No brothers or sisters? That doesn’t mean you’ll grow up spoiled and lonely

bearded father and teenage daughter playing soccer on summer meadowleisure, family, outdoor, weekend, teenager, parent, father, dog, relaxing, nature,
Some studies have shown that only children are as happy or happier than those with siblings. Photograph: golero/Getty Images, posed by models

Are only children selfish, spoiled and lonely? Duh, no, a piece in the New Scientist recently concluded, unpicking all these stereotypes.

There are many more only children now: in 2022, 44% of UK families with dependent children had just one child. According to researchers at University College London’s Faculty of Education and Society, they are doing just fine. Rejecting the “outdated preconceptions and stereotypes about only children”, they found “an overall reassuring picture of UK only children’s lives and outcomes”.

Other research has shown that only children are not more narcissistic, report less loneliness and are as happy as or happier than those with siblings. Have those findings shifted our prejudices? Nope. Speaking to New Scientist, Toni Falbo, a professor of educational psychology and long-time researcher into only children, said that her many years of reporting no difference or slight advantages for only children had “not done much at all to improve the stereotype”.

That’s also true of our beliefs about birth order, the persistent notion that eldest children are conscientious and controlling, middle ones rebellious (but also peacemakers) and youngest children sociable and self-centred. We instinctively feel it’s true, but empirically, it’s not: “birth order has little or no substantive effect on personality”, according to various studies. There’s just too much going on in every family – yes, happy or unhappy, Tolstoy – for something that simplistic to be true.

These indestructible assumptions are not just unreliable, they’re ancient. The foundational study on only children was published in 1898 (and based on 46 only children out of 1,000 studied); Alfred Adler, who conceived of birth order theory, was a contemporary of Freud.

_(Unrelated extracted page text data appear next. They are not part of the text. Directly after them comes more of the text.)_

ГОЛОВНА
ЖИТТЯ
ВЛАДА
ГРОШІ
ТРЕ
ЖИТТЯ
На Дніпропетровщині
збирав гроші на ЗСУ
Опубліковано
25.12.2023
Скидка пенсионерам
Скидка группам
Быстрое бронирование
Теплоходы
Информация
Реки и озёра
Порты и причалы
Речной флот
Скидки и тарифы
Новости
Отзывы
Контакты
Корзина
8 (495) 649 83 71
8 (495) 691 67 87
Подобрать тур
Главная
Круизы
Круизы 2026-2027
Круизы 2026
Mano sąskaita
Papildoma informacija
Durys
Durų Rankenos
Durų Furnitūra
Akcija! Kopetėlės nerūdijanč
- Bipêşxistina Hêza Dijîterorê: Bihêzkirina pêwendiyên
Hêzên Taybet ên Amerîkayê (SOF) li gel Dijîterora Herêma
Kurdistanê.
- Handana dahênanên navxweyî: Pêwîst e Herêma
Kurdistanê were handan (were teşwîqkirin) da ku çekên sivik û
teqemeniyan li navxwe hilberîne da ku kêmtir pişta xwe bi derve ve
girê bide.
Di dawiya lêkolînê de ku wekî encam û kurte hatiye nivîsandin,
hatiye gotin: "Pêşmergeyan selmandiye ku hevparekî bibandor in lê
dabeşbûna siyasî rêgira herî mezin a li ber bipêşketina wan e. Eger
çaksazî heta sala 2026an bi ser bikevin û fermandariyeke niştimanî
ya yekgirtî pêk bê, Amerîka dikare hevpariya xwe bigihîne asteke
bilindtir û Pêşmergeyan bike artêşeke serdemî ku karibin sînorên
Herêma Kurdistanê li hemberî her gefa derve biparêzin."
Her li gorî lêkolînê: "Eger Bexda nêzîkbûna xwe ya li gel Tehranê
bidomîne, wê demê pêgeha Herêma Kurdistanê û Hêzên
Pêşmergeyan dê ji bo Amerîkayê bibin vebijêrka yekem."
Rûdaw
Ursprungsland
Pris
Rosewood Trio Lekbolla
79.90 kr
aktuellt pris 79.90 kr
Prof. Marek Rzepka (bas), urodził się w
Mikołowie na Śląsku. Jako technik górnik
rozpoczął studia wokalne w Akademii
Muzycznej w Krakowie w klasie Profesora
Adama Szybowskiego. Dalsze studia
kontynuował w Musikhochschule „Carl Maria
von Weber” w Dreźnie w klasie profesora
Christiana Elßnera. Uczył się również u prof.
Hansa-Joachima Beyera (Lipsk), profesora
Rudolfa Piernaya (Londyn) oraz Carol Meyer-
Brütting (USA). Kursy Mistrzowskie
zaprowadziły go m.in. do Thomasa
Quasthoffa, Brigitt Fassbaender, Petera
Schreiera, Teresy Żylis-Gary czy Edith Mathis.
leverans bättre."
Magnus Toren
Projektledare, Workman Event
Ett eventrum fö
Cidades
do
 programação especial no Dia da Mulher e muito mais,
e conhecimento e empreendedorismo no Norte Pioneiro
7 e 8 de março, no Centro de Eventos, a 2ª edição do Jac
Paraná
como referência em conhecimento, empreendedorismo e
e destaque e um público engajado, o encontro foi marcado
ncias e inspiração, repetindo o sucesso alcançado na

But we like them anyway, as this year’s swathe of “eldest daughter syndrome” memes shows. We identify as neurotically conscientious eldests or maligned middles; we worry only kids are maladjusted. Why?

We all like a story that makes some sense of the asylum (sorry, “multifactorial context of family environment”) where they raised us, I suppose. But even Adler thought birth order was in our heads. “It is not, of course, the child’s number … which influences his character, but the situation into which he is born and the way in which he interprets it,” he wrote. Growing up with a big-age-gap sibling, I’ve always attributed my various neuroses to being an unholy eldest/only child hybrid, but perhaps it’s time to strike a blow for science and accept it’s probably just dumb (or “multifactorial”) luck.